## EXERCISE INSTRUCTIONS
Below are records; how many of their lines contain "higher"? Reply with the number and no other words.

:::

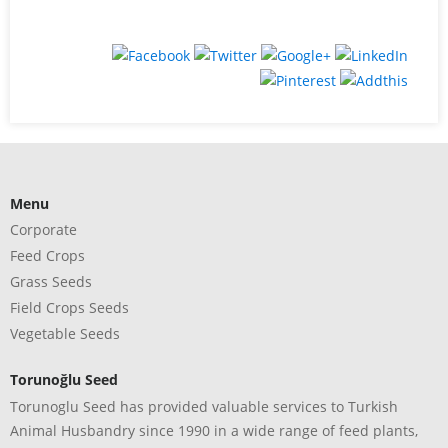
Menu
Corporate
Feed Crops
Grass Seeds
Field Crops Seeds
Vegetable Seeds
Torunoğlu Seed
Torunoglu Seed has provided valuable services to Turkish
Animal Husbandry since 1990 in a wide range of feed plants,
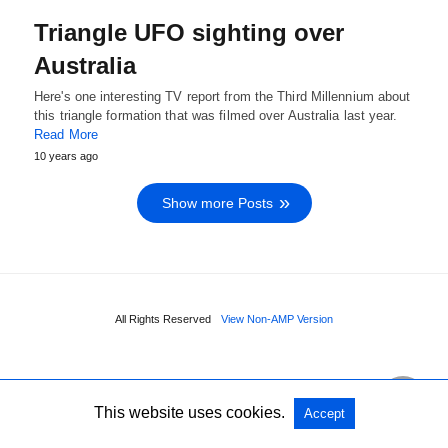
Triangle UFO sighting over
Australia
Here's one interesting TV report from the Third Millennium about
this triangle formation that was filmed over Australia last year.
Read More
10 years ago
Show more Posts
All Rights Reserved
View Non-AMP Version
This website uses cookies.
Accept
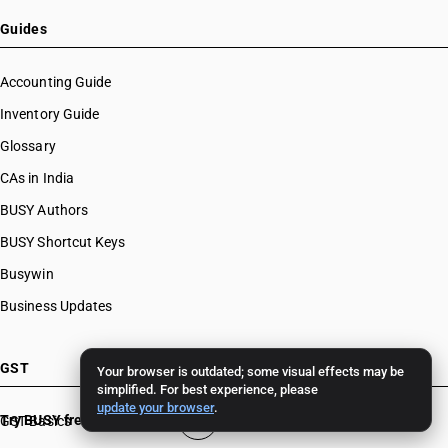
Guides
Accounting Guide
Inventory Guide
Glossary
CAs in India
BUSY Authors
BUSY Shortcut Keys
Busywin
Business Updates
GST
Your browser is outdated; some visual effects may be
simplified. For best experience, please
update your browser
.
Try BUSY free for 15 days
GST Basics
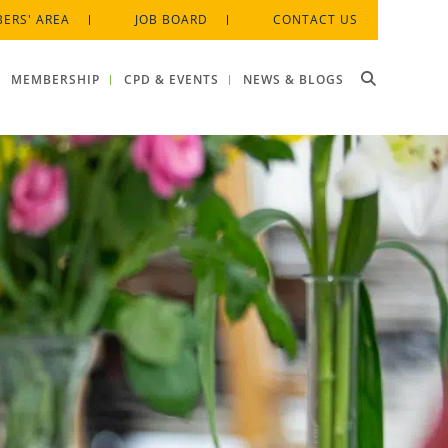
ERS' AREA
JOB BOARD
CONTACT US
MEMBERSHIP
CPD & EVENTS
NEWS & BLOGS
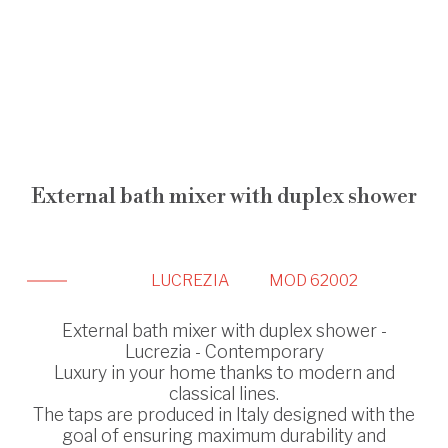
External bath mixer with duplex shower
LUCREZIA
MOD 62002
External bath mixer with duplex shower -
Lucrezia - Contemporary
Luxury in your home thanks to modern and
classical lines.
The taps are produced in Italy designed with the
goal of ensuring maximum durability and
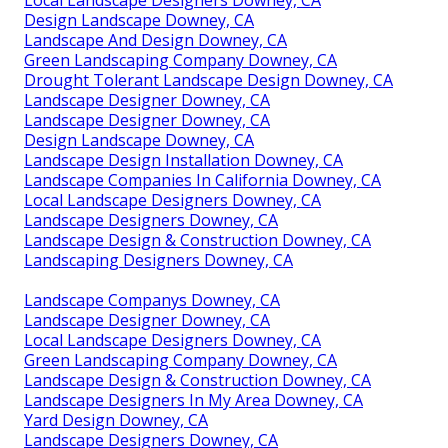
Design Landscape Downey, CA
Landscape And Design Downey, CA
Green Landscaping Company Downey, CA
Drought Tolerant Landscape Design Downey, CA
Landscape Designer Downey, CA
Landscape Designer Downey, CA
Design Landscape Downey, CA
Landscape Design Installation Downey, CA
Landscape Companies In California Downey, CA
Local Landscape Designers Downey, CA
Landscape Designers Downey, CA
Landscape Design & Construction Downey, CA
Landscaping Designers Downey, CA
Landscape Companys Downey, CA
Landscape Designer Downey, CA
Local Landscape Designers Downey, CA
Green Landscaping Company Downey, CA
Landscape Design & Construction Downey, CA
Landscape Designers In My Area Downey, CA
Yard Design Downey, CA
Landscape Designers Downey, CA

:::

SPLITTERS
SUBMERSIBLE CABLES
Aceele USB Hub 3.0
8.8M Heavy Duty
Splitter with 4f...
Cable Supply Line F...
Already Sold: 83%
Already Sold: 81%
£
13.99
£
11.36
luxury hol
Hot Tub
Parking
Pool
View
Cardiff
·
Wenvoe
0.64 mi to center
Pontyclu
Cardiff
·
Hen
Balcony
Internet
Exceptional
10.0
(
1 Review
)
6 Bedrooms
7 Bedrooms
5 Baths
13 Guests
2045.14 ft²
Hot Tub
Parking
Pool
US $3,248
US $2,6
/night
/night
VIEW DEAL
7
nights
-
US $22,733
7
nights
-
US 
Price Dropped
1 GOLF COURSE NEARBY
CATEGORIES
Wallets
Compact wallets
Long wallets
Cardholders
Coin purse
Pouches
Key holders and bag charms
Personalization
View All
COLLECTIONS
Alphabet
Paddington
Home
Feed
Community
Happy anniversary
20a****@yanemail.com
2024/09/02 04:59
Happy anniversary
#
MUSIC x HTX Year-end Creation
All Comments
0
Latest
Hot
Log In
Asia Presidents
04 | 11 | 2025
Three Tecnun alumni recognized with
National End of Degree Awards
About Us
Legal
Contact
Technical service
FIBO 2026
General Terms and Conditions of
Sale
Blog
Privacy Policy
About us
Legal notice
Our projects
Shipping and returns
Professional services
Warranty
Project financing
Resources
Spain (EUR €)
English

:::

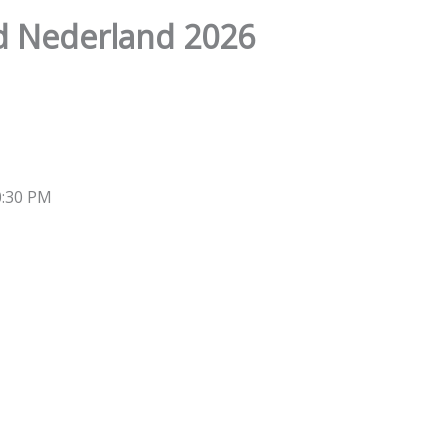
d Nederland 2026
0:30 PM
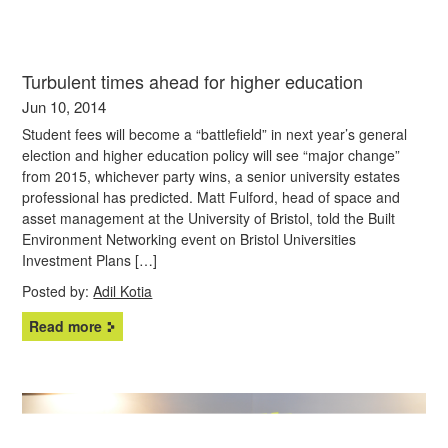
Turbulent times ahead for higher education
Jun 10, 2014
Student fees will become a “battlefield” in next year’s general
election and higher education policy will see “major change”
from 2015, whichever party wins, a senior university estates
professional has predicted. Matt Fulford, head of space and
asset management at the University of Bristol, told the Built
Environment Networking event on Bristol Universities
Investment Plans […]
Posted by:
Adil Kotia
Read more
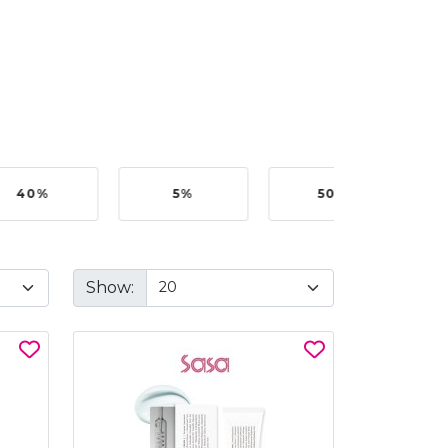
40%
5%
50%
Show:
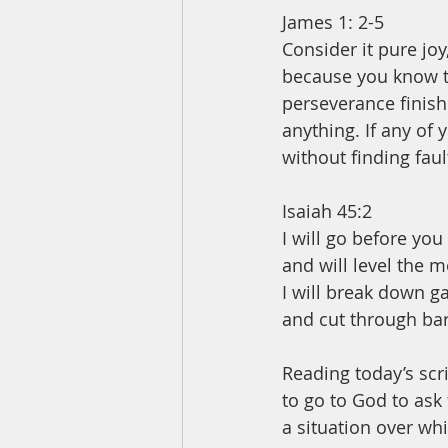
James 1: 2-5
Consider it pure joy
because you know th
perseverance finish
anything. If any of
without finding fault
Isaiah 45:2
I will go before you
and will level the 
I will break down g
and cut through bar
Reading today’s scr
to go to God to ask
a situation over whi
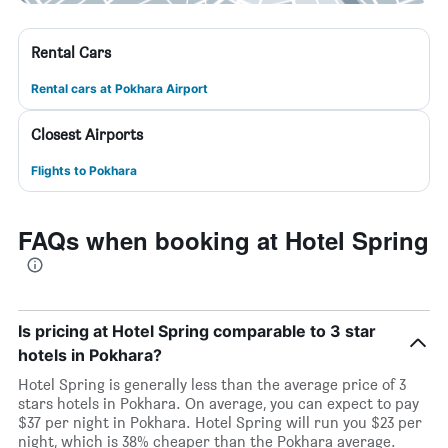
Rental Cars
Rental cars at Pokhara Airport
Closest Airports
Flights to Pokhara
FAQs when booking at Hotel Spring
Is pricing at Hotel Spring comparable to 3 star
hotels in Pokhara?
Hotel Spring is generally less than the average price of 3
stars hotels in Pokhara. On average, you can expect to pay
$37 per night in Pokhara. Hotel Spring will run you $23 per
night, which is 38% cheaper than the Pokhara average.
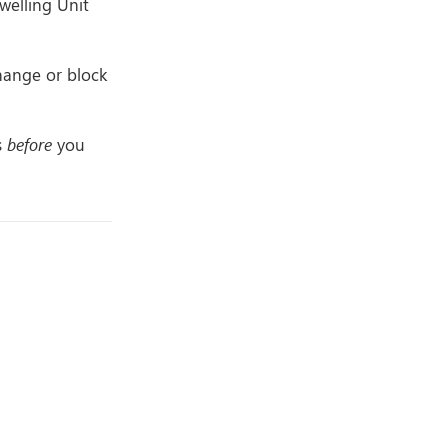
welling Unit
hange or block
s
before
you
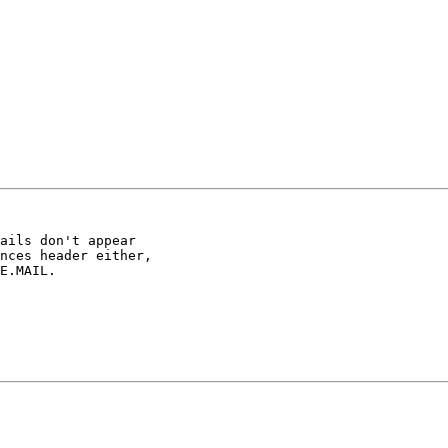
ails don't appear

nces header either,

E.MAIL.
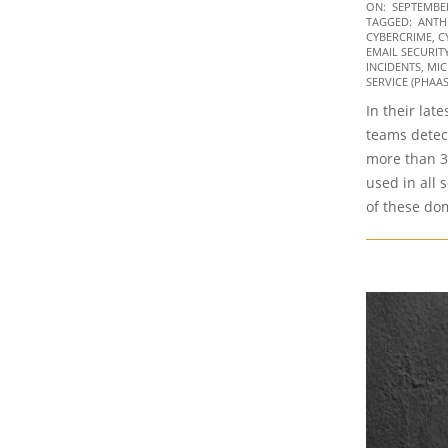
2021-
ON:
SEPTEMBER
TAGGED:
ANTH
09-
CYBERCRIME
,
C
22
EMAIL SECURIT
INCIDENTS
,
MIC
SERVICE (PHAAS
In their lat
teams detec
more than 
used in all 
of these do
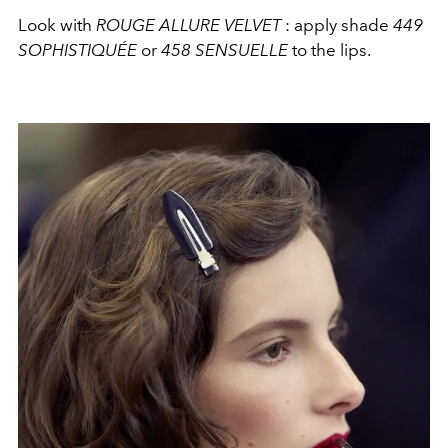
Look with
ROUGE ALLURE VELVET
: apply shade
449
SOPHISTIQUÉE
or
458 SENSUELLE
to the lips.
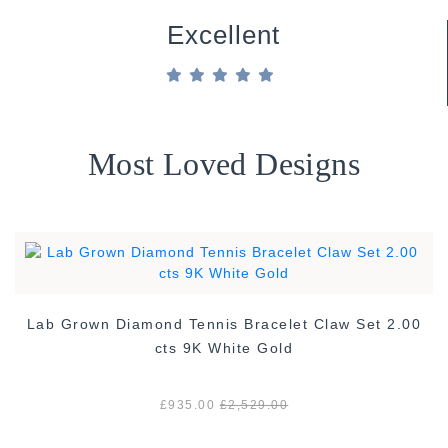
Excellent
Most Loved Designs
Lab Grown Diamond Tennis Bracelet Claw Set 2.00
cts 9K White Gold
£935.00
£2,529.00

:::

## SOLUTION TO THIS PROBLEM
2